Task description
Restate the entries word for word, omitting nothing.
---- Provided data
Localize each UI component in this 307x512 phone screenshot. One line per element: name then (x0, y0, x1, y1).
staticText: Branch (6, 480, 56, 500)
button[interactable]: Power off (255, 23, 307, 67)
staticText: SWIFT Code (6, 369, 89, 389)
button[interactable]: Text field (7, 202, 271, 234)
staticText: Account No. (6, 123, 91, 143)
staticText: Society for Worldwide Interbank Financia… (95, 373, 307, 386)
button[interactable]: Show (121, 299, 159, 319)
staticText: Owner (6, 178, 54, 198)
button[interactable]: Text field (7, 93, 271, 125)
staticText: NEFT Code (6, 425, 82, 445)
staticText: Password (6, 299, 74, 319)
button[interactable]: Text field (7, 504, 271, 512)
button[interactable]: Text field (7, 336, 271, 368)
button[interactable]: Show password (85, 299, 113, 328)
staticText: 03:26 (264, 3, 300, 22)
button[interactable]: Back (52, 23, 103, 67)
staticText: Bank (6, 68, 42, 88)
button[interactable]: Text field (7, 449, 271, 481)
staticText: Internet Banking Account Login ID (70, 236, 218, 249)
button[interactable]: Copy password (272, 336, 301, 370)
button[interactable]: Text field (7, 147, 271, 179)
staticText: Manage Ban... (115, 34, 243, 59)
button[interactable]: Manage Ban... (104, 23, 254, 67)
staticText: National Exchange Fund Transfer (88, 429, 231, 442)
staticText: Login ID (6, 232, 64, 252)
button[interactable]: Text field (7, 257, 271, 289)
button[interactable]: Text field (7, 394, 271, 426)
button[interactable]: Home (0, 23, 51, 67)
--------
Task result
Localize each UI component in this 307x512 phone screenshot. One line per element: name then (x0, y0, x1, y1).
staticText: Branch (6, 480, 56, 500)
button[interactable]: Power off (255, 23, 307, 67)
staticText: SWIFT Code (6, 369, 89, 389)
button[interactable]: Text field (7, 202, 271, 234)
staticText: Account No. (6, 123, 91, 143)
staticText: Society for Worldwide Interbank Financia… (95, 373, 307, 386)
button[interactable]: Show (121, 299, 159, 319)
staticText: Owner (6, 178, 54, 198)
button[interactable]: Text field (7, 93, 271, 125)
staticText: NEFT Code (6, 425, 82, 445)
staticText: Password (6, 299, 74, 319)
button[interactable]: Text field (7, 504, 271, 512)
button[interactable]: Text field (7, 336, 271, 368)
button[interactable]: Show password (85, 299, 113, 328)
staticText: 03:26 (264, 3, 300, 22)
button[interactable]: Back (52, 23, 103, 67)
staticText: Bank (6, 68, 42, 88)
button[interactable]: Text field (7, 449, 271, 481)
staticText: Internet Banking Account Login ID (70, 236, 218, 249)
button[interactable]: Copy password (272, 336, 301, 370)
button[interactable]: Text field (7, 147, 271, 179)
staticText: Manage Ban... (115, 34, 243, 59)
button[interactable]: Manage Ban... (104, 23, 254, 67)
staticText: National Exchange Fund Transfer (88, 429, 231, 442)
staticText: Login ID (6, 232, 64, 252)
button[interactable]: Text field (7, 257, 271, 289)
button[interactable]: Text field (7, 394, 271, 426)
button[interactable]: Home (0, 23, 51, 67)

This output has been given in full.